Instructions to follow: From the first line to the last, restate the material word for word, omitting pictures.

Extracted entries:
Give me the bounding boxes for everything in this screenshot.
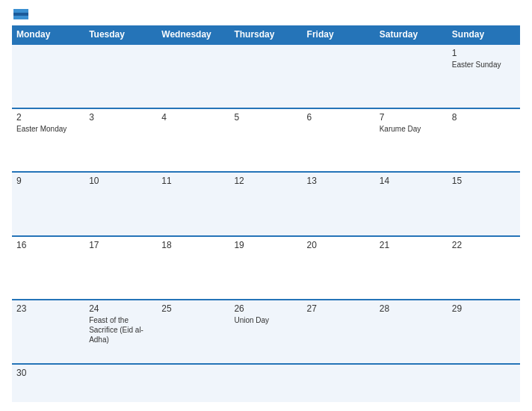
calendar-cell: 23 xyxy=(12,300,84,363)
calendar-week-2: 2Easter Monday34567Karume Day8 xyxy=(12,108,520,172)
calendar-cell: 12 xyxy=(229,173,302,235)
calendar-cell xyxy=(375,45,448,108)
calendar-grid: MondayTuesdayWednesdayThursdayFridaySatu… xyxy=(12,25,520,402)
day-number: 15 xyxy=(452,176,516,186)
calendar-cell: 8 xyxy=(448,109,520,172)
day-number: 11 xyxy=(161,176,225,186)
day-number: 26 xyxy=(234,303,297,314)
calendar-event: Karume Day xyxy=(380,124,443,134)
calendar-cell: 24Feast of the Sacrifice (Eid al-Adha) xyxy=(84,300,157,363)
logo xyxy=(12,9,28,19)
day-number: 24 xyxy=(89,303,152,314)
calendar-cell: 10 xyxy=(84,173,157,235)
calendar-week-1: 1Easter Sunday xyxy=(12,43,520,108)
day-number: 20 xyxy=(307,240,371,250)
day-number: 12 xyxy=(234,176,297,186)
day-header-friday: Friday xyxy=(303,25,375,43)
calendar-cell xyxy=(303,365,375,402)
calendar-cell: 7Karume Day xyxy=(375,109,448,172)
day-number: 14 xyxy=(380,176,443,186)
svg-rect-3 xyxy=(13,9,28,13)
day-header-wednesday: Wednesday xyxy=(157,25,229,43)
day-number: 2 xyxy=(16,112,80,123)
calendar-header xyxy=(12,9,520,19)
day-header-saturday: Saturday xyxy=(375,25,448,43)
calendar-cell: 17 xyxy=(84,237,157,300)
calendar-cell: 29 xyxy=(448,300,520,363)
calendar-cell: 20 xyxy=(303,237,375,300)
day-number: 5 xyxy=(234,112,297,123)
calendar-week-3: 9101112131415 xyxy=(12,171,520,235)
day-number: 19 xyxy=(234,240,297,250)
calendar-cell: 25 xyxy=(157,300,229,363)
day-number: 7 xyxy=(380,112,443,123)
day-number: 4 xyxy=(161,112,225,123)
calendar-last-row: 30 xyxy=(12,363,520,402)
day-number: 16 xyxy=(16,240,80,250)
calendar-cell xyxy=(448,365,520,402)
calendar-cell: 22 xyxy=(448,237,520,300)
day-number: 8 xyxy=(452,112,516,123)
calendar-cell: 15 xyxy=(448,173,520,235)
day-number: 22 xyxy=(452,240,516,250)
calendar-cell: 19 xyxy=(229,237,302,300)
calendar-cell: 27 xyxy=(303,300,375,363)
svg-rect-5 xyxy=(13,16,28,19)
day-number: 6 xyxy=(307,112,371,123)
day-number: 18 xyxy=(161,240,225,250)
calendar-cell: 5 xyxy=(229,109,302,172)
calendar-event: Union Day xyxy=(234,315,297,325)
calendar-cell xyxy=(84,45,157,108)
day-header-monday: Monday xyxy=(12,25,84,43)
day-number: 23 xyxy=(16,303,80,314)
day-number: 10 xyxy=(89,176,152,186)
calendar-cell xyxy=(84,365,157,402)
day-number: 21 xyxy=(380,240,443,250)
calendar-cell: 9 xyxy=(12,173,84,235)
day-number: 27 xyxy=(307,303,371,314)
calendar-cell: 2Easter Monday xyxy=(12,109,84,172)
calendar-cell xyxy=(375,365,448,402)
day-number: 29 xyxy=(452,303,516,314)
day-number: 25 xyxy=(161,303,225,314)
day-number: 9 xyxy=(16,176,80,186)
calendar-cell: 13 xyxy=(303,173,375,235)
calendar-cell: 14 xyxy=(375,173,448,235)
calendar-event: Feast of the Sacrifice (Eid al-Adha) xyxy=(89,315,152,344)
calendar-cell: 11 xyxy=(157,173,229,235)
calendar-cell: 21 xyxy=(375,237,448,300)
calendar-body: 1Easter Sunday2Easter Monday34567Karume … xyxy=(12,43,520,402)
calendar-cell xyxy=(229,365,302,402)
day-number: 17 xyxy=(89,240,152,250)
calendar-cell xyxy=(229,45,302,108)
calendar-cell xyxy=(157,45,229,108)
calendar-event: Easter Monday xyxy=(16,124,80,134)
calendar-cell xyxy=(303,45,375,108)
calendar-cell xyxy=(157,365,229,402)
calendar-header-row: MondayTuesdayWednesdayThursdayFridaySatu… xyxy=(12,25,520,43)
day-header-tuesday: Tuesday xyxy=(84,25,157,43)
calendar-cell: 30 xyxy=(12,365,84,402)
calendar-cell: 1Easter Sunday xyxy=(448,45,520,108)
calendar-cell xyxy=(12,45,84,108)
calendar-week-4: 16171819202122 xyxy=(12,235,520,300)
day-header-sunday: Sunday xyxy=(448,25,520,43)
calendar-cell: 18 xyxy=(157,237,229,300)
logo-flag-icon xyxy=(13,9,28,19)
calendar-cell: 4 xyxy=(157,109,229,172)
day-number: 3 xyxy=(89,112,152,123)
svg-rect-4 xyxy=(13,13,28,16)
day-number: 1 xyxy=(452,48,516,58)
day-number: 30 xyxy=(16,368,80,378)
day-number: 28 xyxy=(380,303,443,314)
calendar-cell: 26Union Day xyxy=(229,300,302,363)
day-header-thursday: Thursday xyxy=(229,25,302,43)
calendar-event: Easter Sunday xyxy=(452,60,516,69)
calendar-cell: 3 xyxy=(84,109,157,172)
day-number: 13 xyxy=(307,176,371,186)
calendar-cell: 28 xyxy=(375,300,448,363)
calendar-week-5: 2324Feast of the Sacrifice (Eid al-Adha)… xyxy=(12,299,520,363)
calendar-cell: 6 xyxy=(303,109,375,172)
calendar-cell: 16 xyxy=(12,237,84,300)
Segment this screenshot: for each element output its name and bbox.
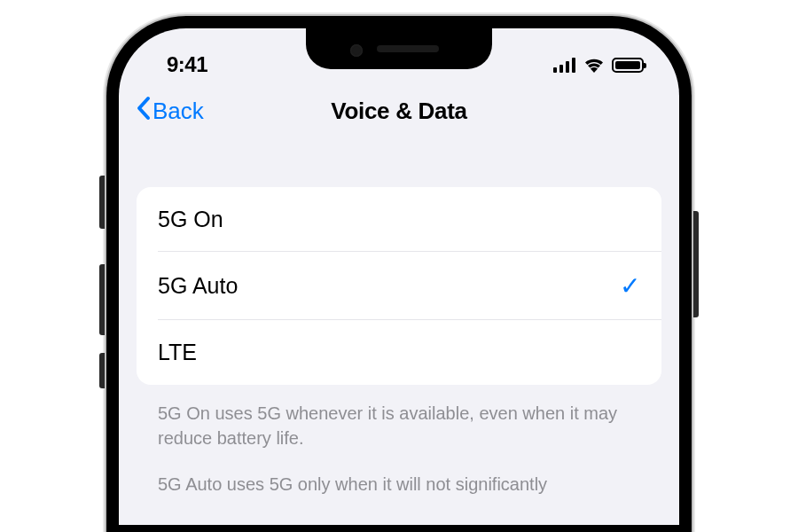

Answer to this task:
Give me the bounding boxes for everything in this screenshot.
calendar-cell: 23 xyxy=(12,300,84,363)
calendar-week-2: 2Easter Monday34567Karume Day8 xyxy=(12,108,520,172)
calendar-cell: 12 xyxy=(229,173,302,235)
calendar-cell xyxy=(375,45,448,108)
calendar-grid: MondayTuesdayWednesdayThursdayFridaySatu… xyxy=(12,25,520,402)
day-number: 15 xyxy=(452,176,516,186)
calendar-cell: 8 xyxy=(448,109,520,172)
day-number: 11 xyxy=(161,176,225,186)
day-number: 26 xyxy=(234,303,297,314)
calendar-event: Karume Day xyxy=(380,124,443,134)
calendar-cell: 24Feast of the Sacrifice (Eid al-Adha) xyxy=(84,300,157,363)
logo xyxy=(12,9,28,19)
day-number: 24 xyxy=(89,303,152,314)
calendar-cell: 10 xyxy=(84,173,157,235)
calendar-week-1: 1Easter Sunday xyxy=(12,43,520,108)
day-number: 20 xyxy=(307,240,371,250)
day-number: 12 xyxy=(234,176,297,186)
day-header-friday: Friday xyxy=(303,25,375,43)
calendar-cell xyxy=(303,365,375,402)
calendar-cell: 7Karume Day xyxy=(375,109,448,172)
day-number: 14 xyxy=(380,176,443,186)
svg-rect-3 xyxy=(13,9,28,13)
day-header-wednesday: Wednesday xyxy=(157,25,229,43)
day-number: 2 xyxy=(16,112,80,123)
calendar-header xyxy=(12,9,520,19)
day-header-saturday: Saturday xyxy=(375,25,448,43)
calendar-cell: 17 xyxy=(84,237,157,300)
calendar-cell: 29 xyxy=(448,300,520,363)
calendar-cell: 20 xyxy=(303,237,375,300)
day-number: 5 xyxy=(234,112,297,123)
calendar-week-3: 9101112131415 xyxy=(12,171,520,235)
day-number: 19 xyxy=(234,240,297,250)
calendar-cell: 25 xyxy=(157,300,229,363)
day-number: 7 xyxy=(380,112,443,123)
day-number: 4 xyxy=(161,112,225,123)
calendar-last-row: 30 xyxy=(12,363,520,402)
day-number: 16 xyxy=(16,240,80,250)
calendar-cell xyxy=(448,365,520,402)
calendar-cell: 22 xyxy=(448,237,520,300)
day-number: 8 xyxy=(452,112,516,123)
calendar-cell: 15 xyxy=(448,173,520,235)
day-number: 22 xyxy=(452,240,516,250)
calendar-cell: 19 xyxy=(229,237,302,300)
calendar-cell: 27 xyxy=(303,300,375,363)
svg-rect-5 xyxy=(13,16,28,19)
day-number: 6 xyxy=(307,112,371,123)
day-number: 18 xyxy=(161,240,225,250)
calendar-cell: 5 xyxy=(229,109,302,172)
calendar-event: Union Day xyxy=(234,315,297,325)
calendar-cell xyxy=(84,45,157,108)
day-header-monday: Monday xyxy=(12,25,84,43)
day-number: 23 xyxy=(16,303,80,314)
day-number: 10 xyxy=(89,176,152,186)
calendar-cell xyxy=(84,365,157,402)
day-number: 21 xyxy=(380,240,443,250)
calendar-cell: 9 xyxy=(12,173,84,235)
day-number: 27 xyxy=(307,303,371,314)
calendar-cell: 2Easter Monday xyxy=(12,109,84,172)
calendar-cell xyxy=(375,365,448,402)
day-number: 29 xyxy=(452,303,516,314)
day-number: 25 xyxy=(161,303,225,314)
day-number: 9 xyxy=(16,176,80,186)
calendar-cell: 13 xyxy=(303,173,375,235)
calendar-cell: 14 xyxy=(375,173,448,235)
calendar-event: Feast of the Sacrifice (Eid al-Adha) xyxy=(89,315,152,344)
calendar-cell: 11 xyxy=(157,173,229,235)
calendar-cell: 21 xyxy=(375,237,448,300)
calendar-body: 1Easter Sunday2Easter Monday34567Karume … xyxy=(12,43,520,402)
calendar-cell xyxy=(229,365,302,402)
day-number: 17 xyxy=(89,240,152,250)
calendar-cell xyxy=(229,45,302,108)
calendar-cell xyxy=(157,45,229,108)
calendar-event: Easter Monday xyxy=(16,124,80,134)
calendar-cell xyxy=(303,45,375,108)
calendar-cell xyxy=(157,365,229,402)
calendar-header-row: MondayTuesdayWednesdayThursdayFridaySatu… xyxy=(12,25,520,43)
day-header-tuesday: Tuesday xyxy=(84,25,157,43)
calendar-cell: 30 xyxy=(12,365,84,402)
calendar-cell: 1Easter Sunday xyxy=(448,45,520,108)
calendar-cell xyxy=(12,45,84,108)
calendar-week-4: 16171819202122 xyxy=(12,235,520,300)
day-header-sunday: Sunday xyxy=(448,25,520,43)
calendar-cell: 18 xyxy=(157,237,229,300)
logo-flag-icon xyxy=(13,9,28,19)
calendar-cell: 4 xyxy=(157,109,229,172)
day-number: 3 xyxy=(89,112,152,123)
svg-rect-4 xyxy=(13,13,28,16)
day-number: 1 xyxy=(452,48,516,58)
day-number: 30 xyxy=(16,368,80,378)
day-number: 28 xyxy=(380,303,443,314)
calendar-cell: 26Union Day xyxy=(229,300,302,363)
day-header-thursday: Thursday xyxy=(229,25,302,43)
calendar-event: Easter Sunday xyxy=(452,60,516,69)
calendar-cell: 3 xyxy=(84,109,157,172)
day-number: 13 xyxy=(307,176,371,186)
calendar-cell: 28 xyxy=(375,300,448,363)
calendar-week-5: 2324Feast of the Sacrifice (Eid al-Adha)… xyxy=(12,299,520,363)
calendar-cell: 6 xyxy=(303,109,375,172)
calendar-cell: 16 xyxy=(12,237,84,300)
Segment this screenshot: for each element output its name and bbox.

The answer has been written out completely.